Maltraitance familiale : Michèle Créoff et la journaliste Françoise Laborde se mobilisent

Actualité Publié le 21.10.2018

 

Voici une tribune parue le 21 octobre 2018 dans le Journal du Dimanche ; pour la protection de l'enfance et soutenue par l'AIVI.

Plusieurs personnalités comme les philosophes Sylviane Agacinski et Élisabeth Badinter, la journaliste Anne-Claire Coudray, l'animatrice Flavie Flament, l'humoriste Florence Foresti, la réalisatrice Tonie Marshall, l'animateur-producteur Nagui, le footballeur Adil Rami ou encore la productrice Mélissa Theuriau soutiennent la tribune de la vice-présidente du Conseil national de la protection de l'enfance Michèle Créoff et de la journaliste Françoise Laborde contre la maltraitance familiale.

"Monsieur le Président,

En France, chaque semaine, deux enfants meurent sous les coups et les tortures. Soixante-treize mille cas de violences sur mineurs sont identifiés par les forces de police chaque année, soit 200 par jour. Trois cent mille enfants sont pris en charge par l'ASE (Aide sociale à l'enfance) et 160.000 sont retirés à leur famille. Ces maltraitances sont fréquemment connues des services sociaux, des voisins, des juges, qui souvent maintiennent ces enfants chez leurs bourreaux.

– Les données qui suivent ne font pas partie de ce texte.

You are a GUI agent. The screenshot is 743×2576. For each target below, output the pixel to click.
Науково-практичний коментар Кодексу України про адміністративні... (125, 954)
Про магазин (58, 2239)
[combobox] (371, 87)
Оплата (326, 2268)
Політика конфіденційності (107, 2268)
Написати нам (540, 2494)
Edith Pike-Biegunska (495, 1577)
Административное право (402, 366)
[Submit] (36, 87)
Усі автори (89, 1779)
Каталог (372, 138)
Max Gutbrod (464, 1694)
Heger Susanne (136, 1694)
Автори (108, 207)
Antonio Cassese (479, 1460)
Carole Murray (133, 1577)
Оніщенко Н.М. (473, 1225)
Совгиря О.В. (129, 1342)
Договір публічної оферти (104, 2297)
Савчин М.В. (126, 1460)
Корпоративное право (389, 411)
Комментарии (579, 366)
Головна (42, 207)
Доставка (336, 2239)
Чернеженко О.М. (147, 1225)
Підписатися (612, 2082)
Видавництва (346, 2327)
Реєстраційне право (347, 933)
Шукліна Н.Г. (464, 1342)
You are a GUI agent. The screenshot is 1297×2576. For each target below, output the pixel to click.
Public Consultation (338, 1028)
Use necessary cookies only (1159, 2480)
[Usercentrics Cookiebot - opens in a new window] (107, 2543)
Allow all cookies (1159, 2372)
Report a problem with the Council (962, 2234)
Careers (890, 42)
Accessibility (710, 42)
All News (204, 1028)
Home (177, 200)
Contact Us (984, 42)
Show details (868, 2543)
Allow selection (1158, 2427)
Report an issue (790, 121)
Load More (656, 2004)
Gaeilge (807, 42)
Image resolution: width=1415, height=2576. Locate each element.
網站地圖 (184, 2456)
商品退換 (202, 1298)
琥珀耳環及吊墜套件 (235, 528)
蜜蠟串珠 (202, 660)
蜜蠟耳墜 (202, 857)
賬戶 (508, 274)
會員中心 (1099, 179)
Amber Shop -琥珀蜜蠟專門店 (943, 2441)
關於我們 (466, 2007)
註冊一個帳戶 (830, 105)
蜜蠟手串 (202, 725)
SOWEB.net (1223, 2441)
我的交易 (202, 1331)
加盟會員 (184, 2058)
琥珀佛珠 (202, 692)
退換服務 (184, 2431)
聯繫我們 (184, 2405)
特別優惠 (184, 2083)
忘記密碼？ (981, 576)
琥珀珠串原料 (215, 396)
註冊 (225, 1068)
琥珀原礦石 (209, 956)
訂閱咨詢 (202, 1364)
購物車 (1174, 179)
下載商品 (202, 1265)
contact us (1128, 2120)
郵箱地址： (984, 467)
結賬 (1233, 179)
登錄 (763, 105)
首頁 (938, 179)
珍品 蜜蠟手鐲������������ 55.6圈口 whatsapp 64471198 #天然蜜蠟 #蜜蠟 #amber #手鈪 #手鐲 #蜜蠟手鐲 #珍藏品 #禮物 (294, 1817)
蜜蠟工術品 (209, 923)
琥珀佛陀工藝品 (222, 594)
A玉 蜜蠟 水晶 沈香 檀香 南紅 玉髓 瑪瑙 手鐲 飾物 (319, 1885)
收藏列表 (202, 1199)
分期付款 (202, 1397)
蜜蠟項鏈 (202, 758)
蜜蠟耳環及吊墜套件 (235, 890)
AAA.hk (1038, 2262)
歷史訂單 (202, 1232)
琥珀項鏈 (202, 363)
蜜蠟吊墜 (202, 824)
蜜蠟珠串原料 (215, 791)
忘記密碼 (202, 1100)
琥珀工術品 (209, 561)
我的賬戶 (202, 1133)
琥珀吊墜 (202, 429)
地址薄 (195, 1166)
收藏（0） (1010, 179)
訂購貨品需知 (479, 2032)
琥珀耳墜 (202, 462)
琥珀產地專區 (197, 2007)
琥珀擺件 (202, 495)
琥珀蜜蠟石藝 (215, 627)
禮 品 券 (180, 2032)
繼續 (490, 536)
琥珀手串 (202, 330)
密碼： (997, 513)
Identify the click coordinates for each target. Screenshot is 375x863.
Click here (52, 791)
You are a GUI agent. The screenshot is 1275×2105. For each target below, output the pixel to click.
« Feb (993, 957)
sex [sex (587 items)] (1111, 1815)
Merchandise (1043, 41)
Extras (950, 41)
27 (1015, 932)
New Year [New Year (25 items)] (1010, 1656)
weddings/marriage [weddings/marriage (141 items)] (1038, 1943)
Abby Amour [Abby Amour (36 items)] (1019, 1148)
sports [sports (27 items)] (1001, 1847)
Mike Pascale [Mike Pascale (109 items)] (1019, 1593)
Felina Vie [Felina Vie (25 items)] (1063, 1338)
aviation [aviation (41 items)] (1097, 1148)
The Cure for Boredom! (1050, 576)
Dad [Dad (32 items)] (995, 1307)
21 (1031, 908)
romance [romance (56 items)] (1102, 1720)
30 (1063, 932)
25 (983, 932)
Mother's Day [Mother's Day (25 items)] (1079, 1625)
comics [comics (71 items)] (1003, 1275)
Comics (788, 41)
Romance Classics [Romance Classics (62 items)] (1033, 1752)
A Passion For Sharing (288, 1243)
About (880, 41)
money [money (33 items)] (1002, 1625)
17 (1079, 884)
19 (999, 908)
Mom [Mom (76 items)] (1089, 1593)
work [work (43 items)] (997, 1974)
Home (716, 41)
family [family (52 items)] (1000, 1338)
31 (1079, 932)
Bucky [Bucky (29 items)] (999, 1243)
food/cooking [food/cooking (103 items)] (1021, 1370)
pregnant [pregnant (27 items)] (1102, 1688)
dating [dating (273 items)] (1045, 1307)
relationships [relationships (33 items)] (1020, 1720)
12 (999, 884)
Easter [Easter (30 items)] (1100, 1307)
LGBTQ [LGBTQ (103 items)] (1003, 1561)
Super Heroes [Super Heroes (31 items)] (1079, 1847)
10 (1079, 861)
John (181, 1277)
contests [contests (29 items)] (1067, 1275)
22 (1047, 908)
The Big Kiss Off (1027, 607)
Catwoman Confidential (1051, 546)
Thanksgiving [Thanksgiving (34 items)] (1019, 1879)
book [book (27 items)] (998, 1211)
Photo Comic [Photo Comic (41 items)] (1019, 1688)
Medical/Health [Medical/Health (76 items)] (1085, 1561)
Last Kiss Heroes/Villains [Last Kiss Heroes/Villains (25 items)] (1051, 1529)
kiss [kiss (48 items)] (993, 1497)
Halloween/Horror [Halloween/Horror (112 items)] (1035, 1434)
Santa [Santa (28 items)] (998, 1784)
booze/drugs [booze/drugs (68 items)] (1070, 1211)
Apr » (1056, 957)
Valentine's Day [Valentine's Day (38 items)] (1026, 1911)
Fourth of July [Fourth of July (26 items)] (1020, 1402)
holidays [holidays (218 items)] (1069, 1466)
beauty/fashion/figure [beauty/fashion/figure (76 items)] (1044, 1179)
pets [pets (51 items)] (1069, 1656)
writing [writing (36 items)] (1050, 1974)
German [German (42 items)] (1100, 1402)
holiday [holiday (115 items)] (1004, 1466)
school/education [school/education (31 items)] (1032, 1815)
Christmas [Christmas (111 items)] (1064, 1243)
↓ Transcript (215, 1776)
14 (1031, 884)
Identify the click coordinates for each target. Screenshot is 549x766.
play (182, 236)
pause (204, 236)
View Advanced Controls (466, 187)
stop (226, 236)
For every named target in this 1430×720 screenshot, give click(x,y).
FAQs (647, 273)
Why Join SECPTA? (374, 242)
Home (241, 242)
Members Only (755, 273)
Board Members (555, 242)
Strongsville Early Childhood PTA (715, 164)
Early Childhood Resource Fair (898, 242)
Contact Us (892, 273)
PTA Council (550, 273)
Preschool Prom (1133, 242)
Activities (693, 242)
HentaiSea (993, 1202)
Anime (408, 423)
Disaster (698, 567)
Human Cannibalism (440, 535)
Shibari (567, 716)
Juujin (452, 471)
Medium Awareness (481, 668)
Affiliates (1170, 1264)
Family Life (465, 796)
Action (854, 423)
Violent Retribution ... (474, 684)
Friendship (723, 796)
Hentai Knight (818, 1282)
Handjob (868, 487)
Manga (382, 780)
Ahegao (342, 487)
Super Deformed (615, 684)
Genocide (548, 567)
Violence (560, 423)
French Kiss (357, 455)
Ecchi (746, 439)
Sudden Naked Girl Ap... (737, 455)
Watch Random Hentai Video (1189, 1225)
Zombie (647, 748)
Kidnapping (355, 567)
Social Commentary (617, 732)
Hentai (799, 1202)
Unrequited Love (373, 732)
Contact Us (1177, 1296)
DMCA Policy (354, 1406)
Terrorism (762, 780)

En France, 7.000 viols de mineurs sont officiellement recensés chaque année, soit presque 20 par jour. C'est 44 % des viols commis dans notre pays. La moitié des victimes de viols et d'agressions sexuelles ont moins de 12 ans. Seulement 2 % des cas donnent lieu à une condamnation. La loi dite "Schiappa" sur les violences sexuelles, votée le 31 juillet dernier, n'y changera rien. En France, 70 % des enfants placés n'ont aucun diplôme, alors même que l'Etat dépense pour eux 44.000 euros par an et par enfant, c'est-à-dire le prix d'un collège d'élite ; 40 % des SDF de moins de 25 ans sont d'anciens enfants placés qui sont "renvoyés" de toutes les structures d'accueil le jour de leurs 18 ans "parce que c'est la loi".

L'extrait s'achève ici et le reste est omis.